Energy Offers Advanced Computing Resources to Solve Domestic Manufacturing Challenges
The agency launched a new opportunity for industry and academic partners to tap into its top tech tools.
The Energy Department on Tuesday announced aims to grant coveted access to its high-performance computing assets and top scientists’ expertise to chosen collaborators who wish to power new solutions to energy-centered problems presently plaguing American manufacturers.
Through the agency’s latest solicitation released via its High Performance Computing for Energy Innovation—or HPC4EI—Program, selected applicants will have the opportunity to work directly with insiders from across Energy’s national laboratories to conduct high-tech projects on their supercomputing resources aimed at fortifying the United States’ manufacturing sector.
“This program works to advance the use and state-of-the-art of computational platforms and methodologies by U.S. industry so that they can develop and/or optimize products and processes as quickly as possible to enhance competitiveness and reduce national energy consumption,” HPC4EI Director Robin Miles told Nextgov Tuesday. “Ideally, we would like the computational methodologies developed jointly with industry as a result of this program to be a substantive part of the production and/or lifecycle of their products.”

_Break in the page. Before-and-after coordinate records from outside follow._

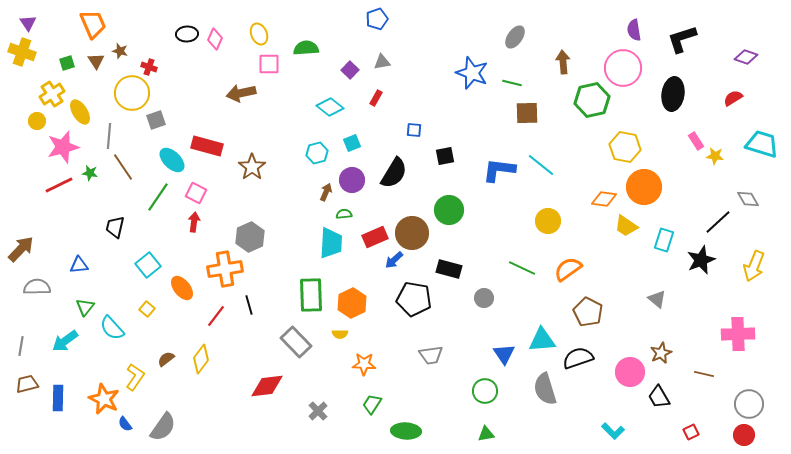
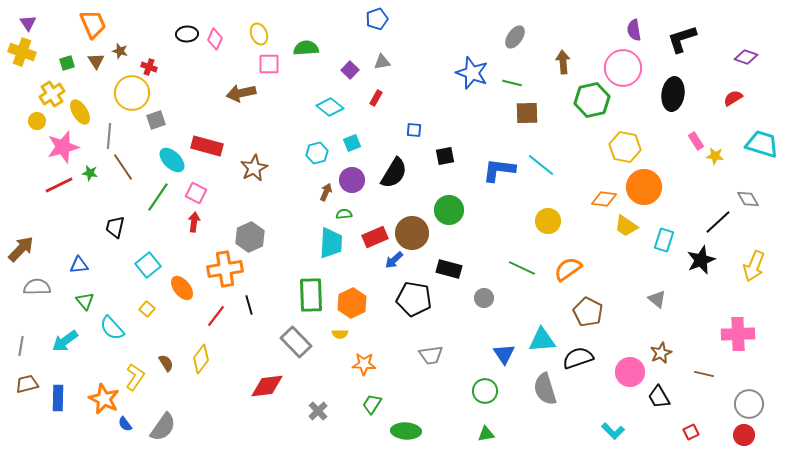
brown star at (252, 167): moved 2 px right, 1 px down; rotated 8 degrees clockwise
green triangle at (85, 307): moved 6 px up; rotated 18 degrees counterclockwise
brown semicircle at (166, 359): moved 4 px down; rotated 96 degrees clockwise
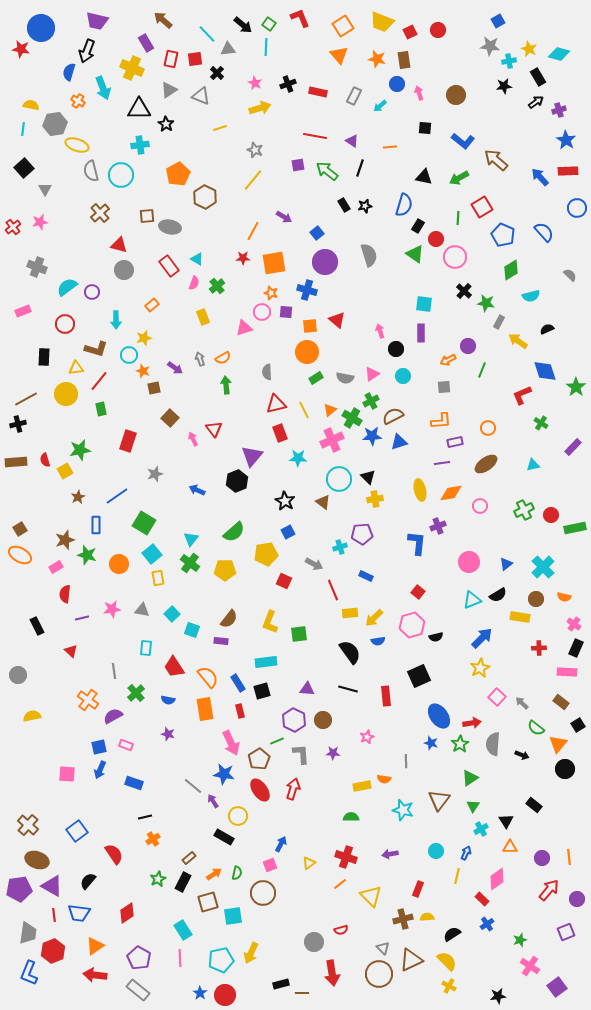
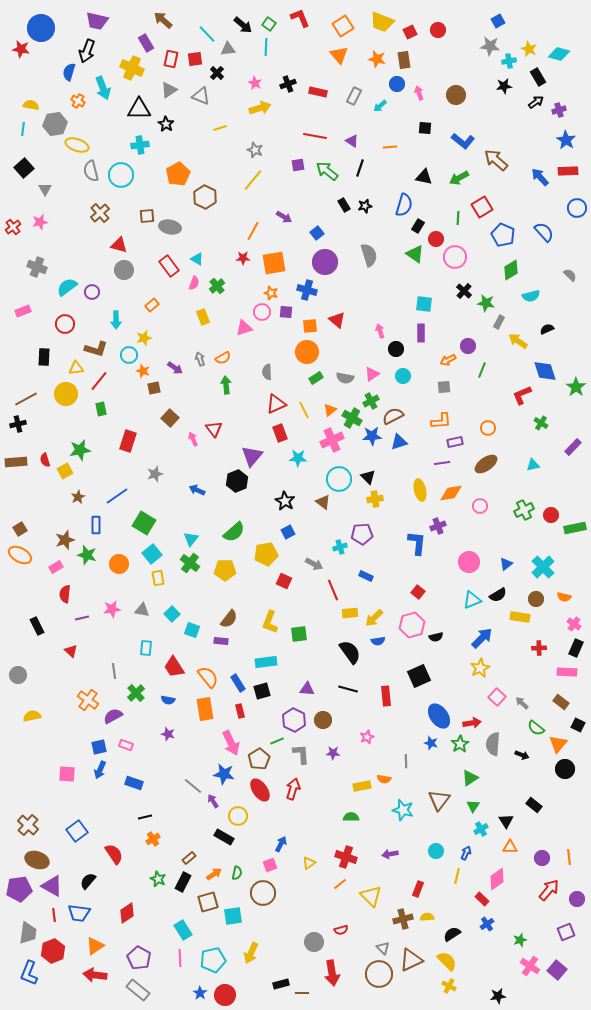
red triangle at (276, 404): rotated 10 degrees counterclockwise
black square at (578, 725): rotated 32 degrees counterclockwise
green star at (158, 879): rotated 21 degrees counterclockwise
cyan pentagon at (221, 960): moved 8 px left
purple square at (557, 987): moved 17 px up; rotated 12 degrees counterclockwise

With support from the Office of Energy Efficiency and Renewable Energy’s Advanced Manufacturing Office, this solicitation is sponsored by the HPC4Manufacturing program, which falls under the HPC4EI program’s umbrella, along with the HPC4Materials, and HPC4Mobility programs. Each aims to broaden the use of Energy’s high-performance computing assets to support “transformational” technology development across the various topics, according to the solicitation. More than 100 projects have been funded since the inception of the program in 2015, Miles noted. Lawrence Livermore National Lab manages the HPC4EI program, which usually conducts two solicitation calls a year.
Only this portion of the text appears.